|
|
|
|
|
by sjwright
2171 days ago
|
|
I've been begging for exactly this for quite some time. Because of the way I use databases, I've always been bewildered why this wasn't a core part of SQL from the very beginning. From what I'm reading there's still a lot to be fleshed out to be maximally useful to me, but even in its current state I could imagine using this. — I'd like to have a field property that limits stored values to a single version and thus is automatically cleared whenever the row is updated. This would be useful for inlining change annotations, and for associating a user_id to specific changes. — I'd like to be able to arbitrarily select the n-1 value of fields regardless of their time period. E.g. select username, previous(username)
from users
— When viewing a specific version, I'd like to know whether a field's value was supplied in that revision. That's distinct from if the field was changed. I want to know if the value was supplied—even if it was identical to the previous value.— This might be possible already (it's hard to tell) but I'd like to be able to query/join on any revision.
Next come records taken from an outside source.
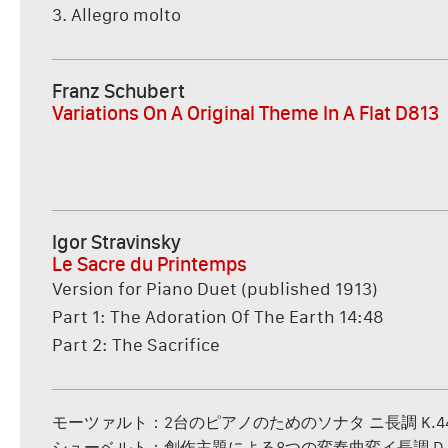
3. Allegro molto
Franz Schubert
Variations On A Original Theme In A Flat D813
Igor Stravinsky
Le Sacre du Printemps
Version for Piano Duet (published 1913)
Part 1: The Adoration Of The Earth 14:48
Part 2: The Sacrifice
モーツァルト：2台のピアノのためのソナタ ニ長調 K.4
シューベルト：創作主題による8つの変奏曲変イ長調 D.8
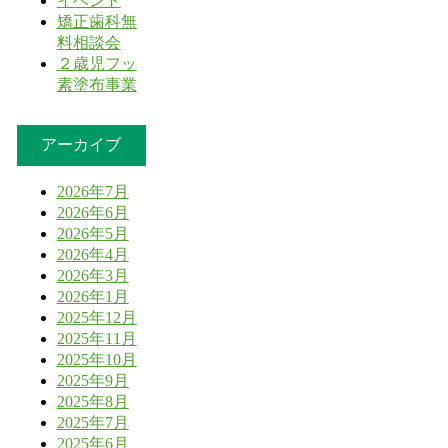
イベント
矯正歯科無
料相談会
２歳児フッ
素塗布事業
アーカイブ
2026年7月
2026年6月
2026年5月
2026年4月
2026年3月
2026年1月
2025年12月
2025年11月
2025年10月
2025年9月
2025年8月
2025年7月
2025年6月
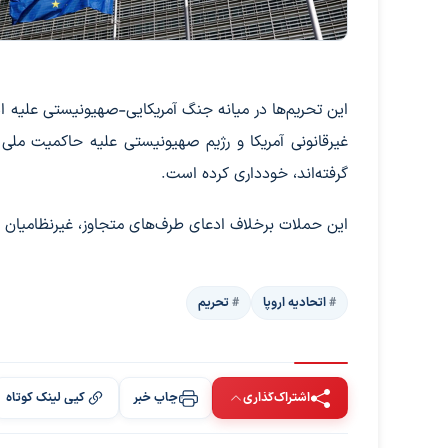
غیرقانونی آمریکا و رژیم صهیونیستی علیه حاکمیت ملی
گرفته‌اند، خودداری کرده است.
این حملات برخلاف ادعای طرف‌های متجاوز، غیرنظامیان ر
اتحادیه اروپا
تحریم
اشتراک‌گذاری
چاپ خبر
کپی لینک کوتاه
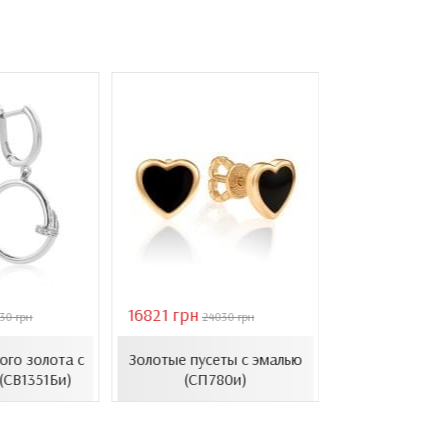
16821 грн
40944 грн
30 грн
24030 грн
584
Золотые с
ого золота с
Золотые пусеты с эмалью
барочным ж
(СВ1351Би)
(СП780и)
(СВ1501(3).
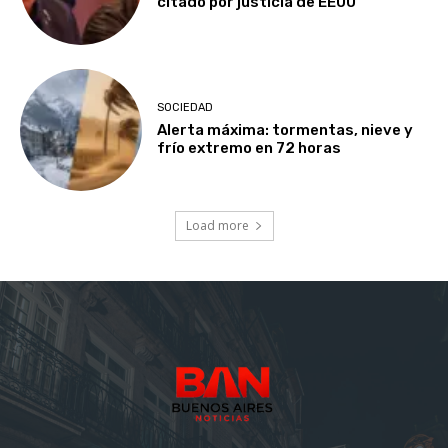
citado por justicia de EEUU
SOCIEDAD
Alerta máxima: tormentas, nieve y
frío extremo en 72 horas
Load more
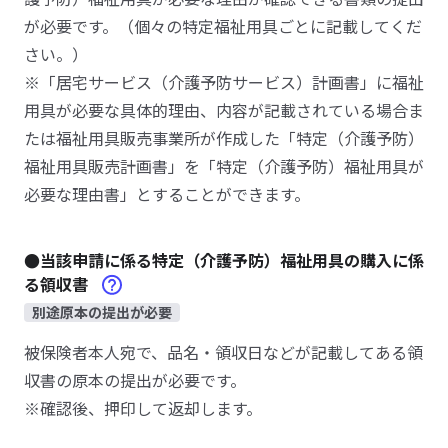
が必要です。（個々の特定福祉用具ごとに記載してくだ
さい。）
※「居宅サービス（介護予防サービス）計画書」に福祉
用具が必要な具体的理由、内容が記載されている場合ま
たは福祉用具販売事業所が作成した「特定（介護予防）
福祉用具販売計画書」を「特定（介護予防）福祉用具が
必要な理由書」とすることができます。
●当該申請に係る特定（介護予防）福祉用具の購入に係
る領収書
別途原本の提出が必要
被保険者本人宛で、品名・領収日などが記載してある領
収書の原本の提出が必要です。
※確認後、押印して返却します。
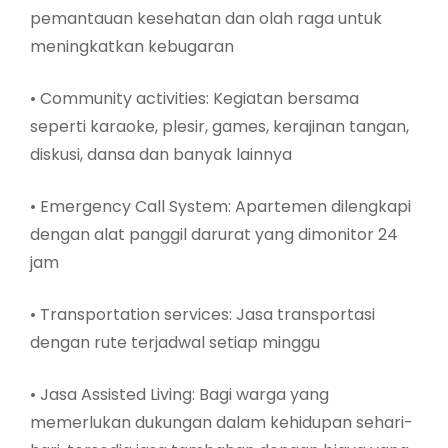
pemantauan kesehatan dan olah raga untuk
meningkatkan kebugaran
• Community activities: Kegiatan bersama
seperti karaoke, plesir, games, kerajinan tangan,
diskusi, dansa dan banyak lainnya
• Emergency Call System: Apartemen dilengkapi
dengan alat panggil darurat yang dimonitor 24
jam
• Transportation services: Jasa transportasi
dengan rute terjadwal setiap minggu
• Jasa Assisted Living: Bagi warga yang
memerlukan dukungan dalam kehidupan sehari-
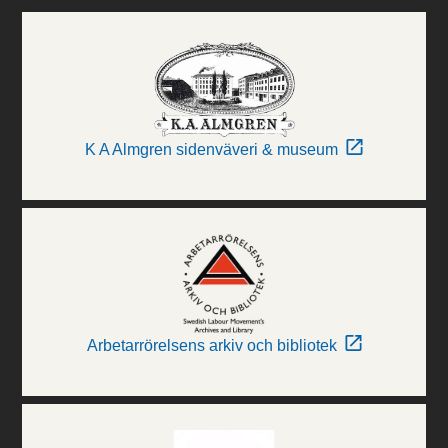
K A Almgren sidenväveri & museum
Arbetarrörelsens arkiv och bibliotek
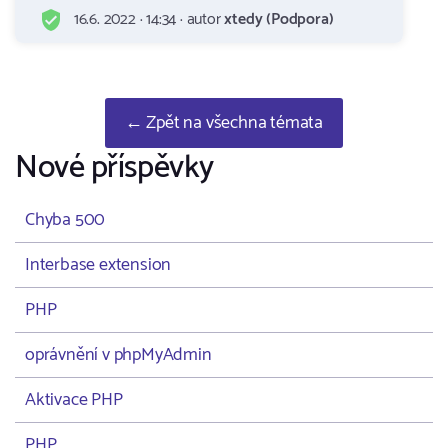
16.6. 2022 · 14:34 · autor
xtedy (Podpora)
← Zpět na všechna témata
Nové příspěvky
Chyba 500
Interbase extension
PHP
oprávnění v phpMyAdmin
Aktivace PHP
PHP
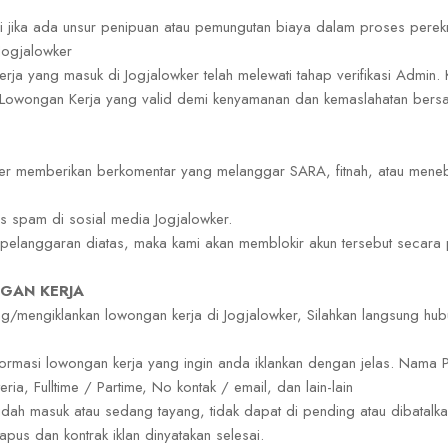
 jika ada unsur penipuan atau pemungutan biaya dalam proses perek
Jogjalowker
rja yang masuk di Jogjalowker telah melewati tahap verifikasi Admin
o Lowongan Kerja yang valid demi kenyamanan dan kemaslahatan ber
er memberikan berkomentar yang melanggar SARA, fitnah, atau meneb
as spam di sosial media Jogjalowker.
 pelanggaran diatas, maka kami akan memblokir akun tersebut secara
GAN KERJA
g/mengiklankan lowongan kerja di Jogjalowker, Silahkan langsung hub
nformasi lowongan kerja yang ingin anda iklankan dengan jelas. Nam
eria, Fulltime / Partime, No kontak / email, dan lain-lain
sudah masuk atau sedang tayang, tidak dapat di pending atau dibatal
hapus dan kontrak iklan dinyatakan selesai.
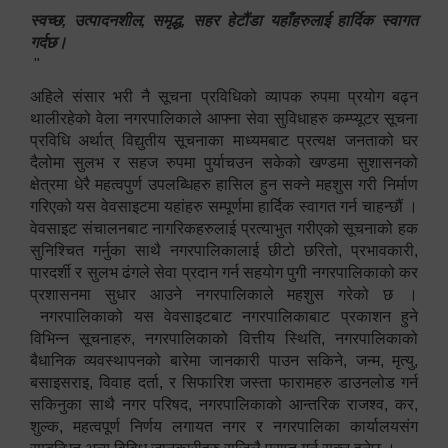
स्वच्छ, उत्पादनशील, समृद्ध, सहर हेटौंडा यहाँहरुलाई हार्दिक स्वागत
गर्दछ।
"
अहिले संसार भरी नै सूचना प्रविधिको व्यापक रुपमा प्रयोग बढ्न
थालीरहेको वेला नगरपालिकाले आफ्ना सेवा सुविधाहरु कम्प्यूटर सूचना
प्रविधि अर्थात् विद्युतीय सूचनाका माध्यमबाट प्रत्यक्ष जनताको घर
दैलोमा सुलभ र सहज रुपमा पुर्याचउन सकेको खण्डमा सुशासनको
क्षेत्रमा धेरै महत्वपुर्ण उपलब्धिहरु हासिल हुन सक्ने महशुस गरी निर्माण
गरिएको यस वेवसाइटमा यहांहरु सम्पूर्णमा हार्दिक स्वागत गर्न चाहन्छौं ।
वेवसाइट संचालनबाट नागरिकहरुलाई प्रत्याभुत गरीएको सूचनाको हक
सुनिश्चित गर्नुका साथै नगरपालिकालाई छीटो छरितो, प्रभावकारी,
पारदर्शी र सुलभ ढंगले सेवा प्रदान गर्न सहयोग पुगी नगरपालिकाको कर
प्रशासनमा सुधार आउने नगरपालिकाले महशुस गरेको छ ।
नगरपालिकाको यस वेवसाइटबाट नगरपालिकाबाट प्रकाशन हुने
विभिन्न सूचनाहरु, नगरपालिकाको वित्तीय स्थिति, नगरपालिकाको
बैधानिक व्यवस्थापनको बारेमा जानकारी पाउन सकिने, जन्म, मृत्यु,
बसाइसराइ, विवाह दर्ता, र सिफारिश जस्ता फारामहरु डाउनलोड गर्न
सकिनुका साथै नगर परिषद, नगरपालिकाको आन्तरिक राजश्व, कर,
शुल्क, महत्वपूर्ण निर्णय लगायत नगर र नगरपालिका कार्यालयसंग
For example I might want to ask the question "show me all products that james has ever modified". That could then get more specific, e.g. "show me all products where james changed the price". |
|
It's a long and messy history (no pun intended), but essentially it was rarely practical to consider retaining database history for the first few decades of SQL, due to physical storage costs & limitations. Snodgrass and Jensen proposed initial bitemporal extensions in the 90s and lot of research was done subsequently, but most vendors didn't make their move until the 2011 standard was formed (Oracle Flashback being the most notable exception). Unfortunately the rollout of the 2011 temporal standard has been underwhelming across the board, as each vendor ended up implementing something subtly different, which I think has massively hindered adoption. Since then I would guess that "immutability" has been the largest driving force behind the resurgence of interest.